Good question! We all look at the hole from the tee and decide how we are going to play the hole. This is a good start in the process, but not always the best. Remember, the architect uses terrain, sand, water, trees, rocks, anything they can get their hands on when designing the hole.  

The purpose of utilizing all these elements is not just to define where the hole goes, but to present the desired look to the players. Part of “the look” is intended to play with the golfers mind, to intimidate the player and make them see things that may not really be there.  

For example: How often have you played a new course and seen a hole where the driving area is very tight off the tee. After trying to steer the ball into the narrow fairway, you end up hitting to some undesirable place far from the fairway. Now you realize the fairway is quite open. You can’t wait to play it the next time!

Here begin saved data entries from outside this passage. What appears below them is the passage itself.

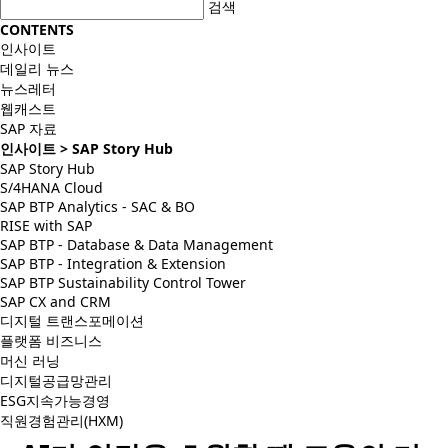
검색
CONTENTS
인사이트
데일리 뉴스
뉴스레터
웹캐스트
SAP 자료
인사이트
> SAP Story Hub
SAP Story Hub
S/4HANA Cloud
SAP BTP Analytics - SAC & BO
RISE with SAP
SAP BTP - Database & Data Management
SAP BTP - Integration & Extension
SAP BTP Sustainability Control Tower
SAP CX and CRM
디지털 트랜스포메이션
플랫폼 비즈니스
머신 러닝
디지털공급망관리
ESG지속가능경영
직원경험관리(HXM)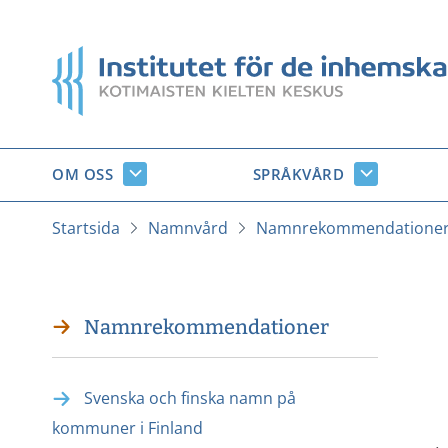
Gå
till
Startsida
innehåll
OM OSS
SPRÅKVÅRD
Om
Språkvård
oss
undersido
undersidor
Startsida
Namnvård
Namnrekommendatione
Namnrekommendationer
Svenska och finska namn på
kommuner i Finland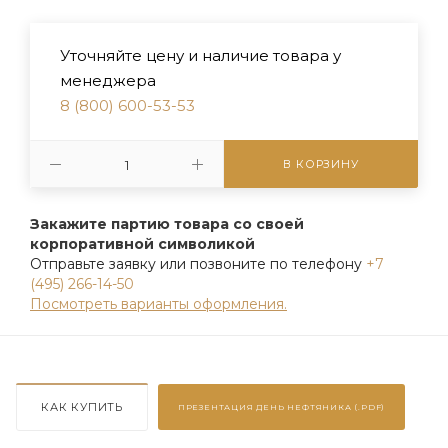
Уточняйте цену и наличие товара у
менеджера
8 (800) 600-53-53
В КОРЗИНУ
Закажите партию товара со своей
корпоративной символикой
Отправьте заявку или позвоните по телефону
+7
(495) 266-14-50
Посмотреть варианты оформления.
КАК КУПИТЬ
ПРЕЗЕНТАЦИЯ
ДЕНЬ НЕФТЯНИКА (.PDF)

It’s OK to formulate your plan for playing a hole from the tee, but don’t formalize it until you have stood on the green and looked back towards the tee. Often times you’ll see a completely different hole, and the easiest or most logical line to follow is more obvious than from the tee.  

Things like the lake may not come out into the fairway nearly as far as it appeared when playing the hole. I would much rather play my approach shot from the left side of the fairway OR EVEN the left rough than from the right side of the hole. Or, there is no point in trying to hit over creek and bushes because I then stand a good chance of going into the sand.

And, “What if I hit a bad first or second shot and it takes me 3 to get where I wanted to be in 2?” Generally it’s best to avoid the risky shots and stick to your plan as much as possible. Remember, shots you know are high risk have a high probability for penalties. It’s not worth it.

Planning your play from the green will give you a better perspective of what you need to see, not what the architect wants you to see. Give it a try…it does work!